There are so many misconceptions when the topics of chronic illness and sex converge, making it a potentially scary subject for anyone learning to live within their “new normal.”

I was diagnosed with relapsing-remitting multiple sclerosis (RRMS) 2 weeks after my 30th birthday, and I had a plethora of questions on my mind, some of which involved my sex life.

Multiple sclerosis (MS) is a chronic condition in which a person’s nervous system attacks itself, creating lesions on the brain and spine, often damaging the nerve pathways. This can result in numbness, tingling, itching, nerve pain, spasticity, mobility changes, and many other symptoms.

As a result, I knew my sex life was going to change, but I had no idea how.

It took some time, but I eventually discovered it was possible to have a satisfying sex life while living with a chronic illness and disability.

It might seem obvious to anyone who’s living with a lifelong condition or disability that sex is often an important aspect of our lives. However, when it comes to seeking medical advice following a life altering diagnosis, sex regularly goes unmentioned.

Research shows that many healthcare providers have limited knowledge of and confidence in talking about sexuality and chronic illness and disability. They’re also commonly really uncomfortable bringing it up with patients.

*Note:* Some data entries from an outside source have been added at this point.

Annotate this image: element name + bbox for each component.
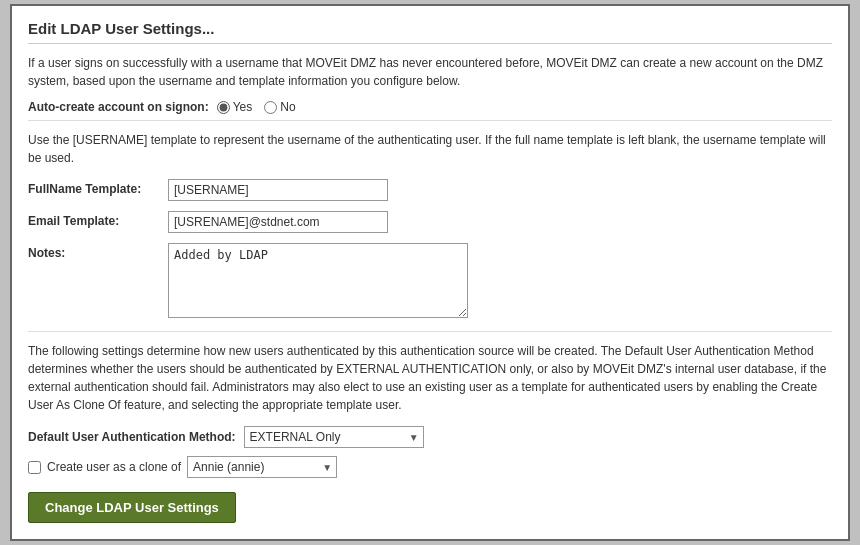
description-text: The following settings determine how new… (28, 331, 832, 414)
email-row: Email Template: (28, 211, 832, 233)
email-input-wrapper (168, 211, 388, 233)
notes-input-wrapper: Added by LDAP (168, 243, 468, 321)
email-label: Email Template: (28, 211, 168, 228)
auto-create-radio-group: Yes No (217, 100, 296, 114)
fullname-input[interactable] (168, 179, 388, 201)
submit-button[interactable]: Change LDAP User Settings (28, 492, 236, 523)
notes-label: Notes: (28, 243, 168, 260)
notes-textarea[interactable]: Added by LDAP (168, 243, 468, 318)
clone-label: Create user as a clone of (47, 460, 181, 474)
radio-yes-label: Yes (233, 100, 253, 114)
radio-yes-option[interactable]: Yes (217, 100, 253, 114)
auth-method-label: Default User Authentication Method: (28, 430, 236, 444)
clone-user-select[interactable]: Annie (annie) Bob (bob) Admin (admin) (187, 456, 337, 478)
radio-no-label: No (280, 100, 295, 114)
auto-create-label: Auto-create account on signon: (28, 100, 209, 114)
template-info-text: Use the [USERNAME] template to represent… (28, 131, 832, 167)
fullname-input-wrapper (168, 179, 388, 201)
intro-text: If a user signs on successfully with a u… (28, 54, 832, 90)
auth-method-select-wrapper: EXTERNAL Only INTERNAL Only EXTERNAL the… (244, 426, 424, 448)
radio-no-option[interactable]: No (264, 100, 295, 114)
fullname-label: FullName Template: (28, 179, 168, 196)
auth-method-row: Default User Authentication Method: EXTE… (28, 426, 832, 448)
radio-no-input[interactable] (264, 101, 277, 114)
email-input[interactable] (168, 211, 388, 233)
dialog-title: Edit LDAP User Settings... (28, 20, 832, 44)
edit-ldap-dialog: Edit LDAP User Settings... If a user sig… (10, 4, 850, 541)
clone-user-select-wrapper: Annie (annie) Bob (bob) Admin (admin) ▼ (187, 456, 337, 478)
auto-create-row: Auto-create account on signon: Yes No (28, 100, 832, 114)
radio-yes-input[interactable] (217, 101, 230, 114)
notes-row: Notes: Added by LDAP (28, 243, 832, 321)
clone-checkbox[interactable] (28, 461, 41, 474)
clone-row: Create user as a clone of Annie (annie) … (28, 456, 832, 478)
auth-method-select[interactable]: EXTERNAL Only INTERNAL Only EXTERNAL the… (244, 426, 424, 448)
template-fields: FullName Template: Email Template: Notes… (28, 179, 832, 321)
fullname-row: FullName Template: (28, 179, 832, 201)
divider-1 (28, 120, 832, 121)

Meanwhile, research is limited on sexual dysfunction related to chronic illness. It makes sense, then, that some medical professionals may be uncomfortable addressing the subject with patients.

However, this lackluster response can sadly make those of us with chronic conditions feel as though we’re asking too much, or that the support we need just isn’t available.

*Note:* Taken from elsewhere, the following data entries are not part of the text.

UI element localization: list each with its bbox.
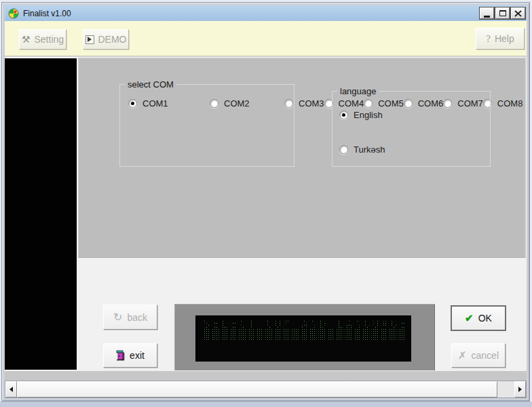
bottom-gray-strip xyxy=(5,370,527,381)
select-com-group-title: select COM xyxy=(125,79,176,90)
cancel-x-icon: ✗ xyxy=(458,349,467,362)
horizontal-scrollbar[interactable] xyxy=(5,381,527,398)
client-area: select COM COM1 COM2 xyxy=(5,56,527,370)
radio-label-com2: COM2 xyxy=(224,98,250,109)
language-group-title: language xyxy=(337,86,379,96)
app-logo-icon xyxy=(8,8,19,19)
back-arrows-icon: ↻ xyxy=(113,311,122,324)
cancel-label: cancel xyxy=(472,350,499,361)
question-icon: ? xyxy=(486,33,491,45)
radio-circle-english xyxy=(339,111,348,119)
radio-label-com8: COM8 xyxy=(497,98,523,109)
help-label: Help xyxy=(495,33,514,44)
back-label: back xyxy=(127,312,147,323)
radio-circle-com2 xyxy=(210,99,218,108)
radio-english[interactable]: English xyxy=(339,110,383,120)
radio-label-com1: COM1 xyxy=(142,98,168,109)
radio-label-english: English xyxy=(354,110,383,120)
led-display-screen: SELECT COM AND LANGUAGE ████████████████… xyxy=(195,315,411,362)
select-com-groupbox: select COM COM1 COM2 xyxy=(119,84,294,167)
setting-button[interactable]: ⚒ Setting xyxy=(19,29,66,50)
app-window: Finalist v1.00 ⚒ Setting DEMO xyxy=(1,2,530,402)
led-display-frame: SELECT COM AND LANGUAGE ████████████████… xyxy=(174,304,435,371)
language-groupbox: language English Turkəsh xyxy=(332,91,491,167)
maximize-icon xyxy=(499,10,506,16)
scrollbar-track[interactable] xyxy=(497,381,514,398)
radio-circle-turkish xyxy=(339,145,348,154)
led-message-line2: ███████████████████████ xyxy=(204,328,407,341)
toolbar: ⚒ Setting DEMO ? Help xyxy=(5,21,527,56)
back-button[interactable]: ↻ back xyxy=(103,305,157,330)
setting-tool-icon: ⚒ xyxy=(22,34,31,45)
window-title: Finalist v1.00 xyxy=(23,9,71,18)
maximize-button[interactable] xyxy=(495,7,510,19)
main-area: select COM COM1 COM2 xyxy=(77,57,527,370)
close-button[interactable] xyxy=(511,7,525,19)
scroll-left-icon xyxy=(10,387,13,392)
ok-button[interactable]: ✔ OK xyxy=(451,306,506,330)
left-black-panel xyxy=(5,58,77,370)
help-button[interactable]: ? Help xyxy=(476,28,525,50)
titlebar: Finalist v1.00 xyxy=(5,5,527,21)
check-icon: ✔ xyxy=(465,312,474,324)
demo-label: DEMO xyxy=(98,34,127,45)
radio-turkish[interactable]: Turkəsh xyxy=(339,144,385,155)
exit-button[interactable]: exit xyxy=(103,343,157,368)
exit-label: exit xyxy=(130,350,145,361)
play-icon xyxy=(86,35,94,44)
setting-label: Setting xyxy=(34,34,64,45)
radio-label-com3: COM3 xyxy=(299,98,324,109)
scrollbar-thumb[interactable] xyxy=(17,381,497,398)
cancel-button[interactable]: ✗ cancel xyxy=(451,343,506,368)
demo-button[interactable]: DEMO xyxy=(83,29,129,50)
ok-label: OK xyxy=(478,313,492,324)
radio-com3[interactable]: COM3 xyxy=(284,94,324,113)
settings-panel: select COM COM1 COM2 xyxy=(78,58,526,258)
radio-com1[interactable]: COM1 xyxy=(128,94,210,113)
radio-com2[interactable]: COM2 xyxy=(210,94,284,113)
radio-circle-com1 xyxy=(128,99,137,108)
exit-door-icon xyxy=(116,350,125,361)
radio-circle-com3 xyxy=(284,99,293,108)
minimize-icon xyxy=(484,16,490,18)
radio-label-turkish: Turkəsh xyxy=(354,144,385,155)
scroll-right-icon xyxy=(518,387,522,392)
scroll-right-button[interactable] xyxy=(514,381,526,398)
desktop-background-strip xyxy=(0,402,532,407)
scroll-left-button[interactable] xyxy=(5,381,17,398)
minimize-button[interactable] xyxy=(480,7,494,19)
close-icon xyxy=(514,10,522,17)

If, like me, you’ve broached the subject of sex with a medical professional, it’s likely that you’ve also had mixed results.

Some suggestions have been helpful, from “use more lube” to “have sex earlier in the day to avoid fatigue.”

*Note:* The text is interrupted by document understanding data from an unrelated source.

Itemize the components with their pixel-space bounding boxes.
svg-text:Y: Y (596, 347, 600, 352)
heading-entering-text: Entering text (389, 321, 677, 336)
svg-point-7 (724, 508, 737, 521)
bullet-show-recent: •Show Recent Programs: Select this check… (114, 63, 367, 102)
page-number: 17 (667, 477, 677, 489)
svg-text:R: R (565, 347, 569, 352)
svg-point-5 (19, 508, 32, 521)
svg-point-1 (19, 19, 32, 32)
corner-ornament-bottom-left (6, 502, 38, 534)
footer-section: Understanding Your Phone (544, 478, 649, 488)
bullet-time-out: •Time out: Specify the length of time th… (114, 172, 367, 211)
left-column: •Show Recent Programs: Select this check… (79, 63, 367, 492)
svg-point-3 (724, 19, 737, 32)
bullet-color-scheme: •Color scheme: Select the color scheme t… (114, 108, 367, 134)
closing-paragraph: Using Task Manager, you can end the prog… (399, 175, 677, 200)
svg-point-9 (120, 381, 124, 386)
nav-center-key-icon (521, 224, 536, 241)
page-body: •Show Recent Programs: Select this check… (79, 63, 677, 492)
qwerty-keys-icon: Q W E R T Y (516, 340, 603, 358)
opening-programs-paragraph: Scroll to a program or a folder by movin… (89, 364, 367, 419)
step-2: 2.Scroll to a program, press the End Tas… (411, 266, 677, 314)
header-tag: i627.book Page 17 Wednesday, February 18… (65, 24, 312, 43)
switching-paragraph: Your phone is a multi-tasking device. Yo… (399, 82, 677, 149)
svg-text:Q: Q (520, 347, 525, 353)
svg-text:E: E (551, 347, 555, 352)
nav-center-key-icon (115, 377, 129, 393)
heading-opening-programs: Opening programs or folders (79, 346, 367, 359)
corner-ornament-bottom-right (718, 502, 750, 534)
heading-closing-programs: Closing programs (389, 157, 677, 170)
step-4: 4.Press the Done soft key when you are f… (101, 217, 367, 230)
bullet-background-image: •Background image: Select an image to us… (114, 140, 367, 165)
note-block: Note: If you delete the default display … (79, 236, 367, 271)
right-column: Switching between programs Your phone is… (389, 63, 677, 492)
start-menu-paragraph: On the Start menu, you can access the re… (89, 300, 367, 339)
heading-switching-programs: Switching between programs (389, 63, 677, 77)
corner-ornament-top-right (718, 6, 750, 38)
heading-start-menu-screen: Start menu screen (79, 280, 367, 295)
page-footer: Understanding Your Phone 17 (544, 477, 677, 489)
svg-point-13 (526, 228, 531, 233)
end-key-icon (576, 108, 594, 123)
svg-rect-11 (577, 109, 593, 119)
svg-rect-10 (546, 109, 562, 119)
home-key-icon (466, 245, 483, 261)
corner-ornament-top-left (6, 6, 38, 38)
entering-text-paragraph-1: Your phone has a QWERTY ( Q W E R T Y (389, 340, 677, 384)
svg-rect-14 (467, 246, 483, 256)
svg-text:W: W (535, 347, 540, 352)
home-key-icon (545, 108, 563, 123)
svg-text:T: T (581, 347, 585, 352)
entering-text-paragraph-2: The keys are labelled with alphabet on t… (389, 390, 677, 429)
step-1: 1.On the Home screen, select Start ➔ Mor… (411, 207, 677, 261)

Others have made me question whether my sex life is important, and more specifically, if anyone else believes that my sex life is worth saving.

However, it’s crucial to find the right healthcare provider who understands the unique needs of someone facing a difficult diagnosis or lifelong condition.

It’s impossible to explore all of the ways that a chronic illness or disability might affect a person’s sex life, especially as each individual will be affected differently.

After finding out that I have MS, my sex life changed, first for the worse, and then for the better.

I had a major relapse that affected both of my legs and caused numbness from the waist down. This made sex an uncomfortable experience for several months afterwards, and I lost the ability to feel orgasms.

There were times I wondered whether I’d ever experience an orgasm again. Sex itself felt strange and made me tingle all over, not in a good way.

My body has also been affected by pain, mobility changes, and fatigue, but I’ve persevered in spite of any difficulties because I didn’t want to give up on having a sex life.

While I’ve spoken to some wonderfully supportive doctors and medical professionals, it’s also been suggested that companionship is more important in a relationship and that I should make the most of what I have, even if it doesn’t involve sex.

The implication, of course, was that sex was somehow less important to a person with an incurable illness, but that’s simply not the case.

When it comes to disability, people often speak of accessibility, so why shouldn’t the same parameters extend to having sex?

Here are some of the things that might make sex more accessible (and more fun!) if you’re living with a chronic illness.

Communication is key

While it might sound obvious, communication is key in any relationship.

“Some people believe that if two people love each other, sexual activities should automatically feel mutually wonderful and satisfying,” says Lee Phillips, EdD, LICSW, a licensed clinical psychotherapist and AASECT certified sex therapist.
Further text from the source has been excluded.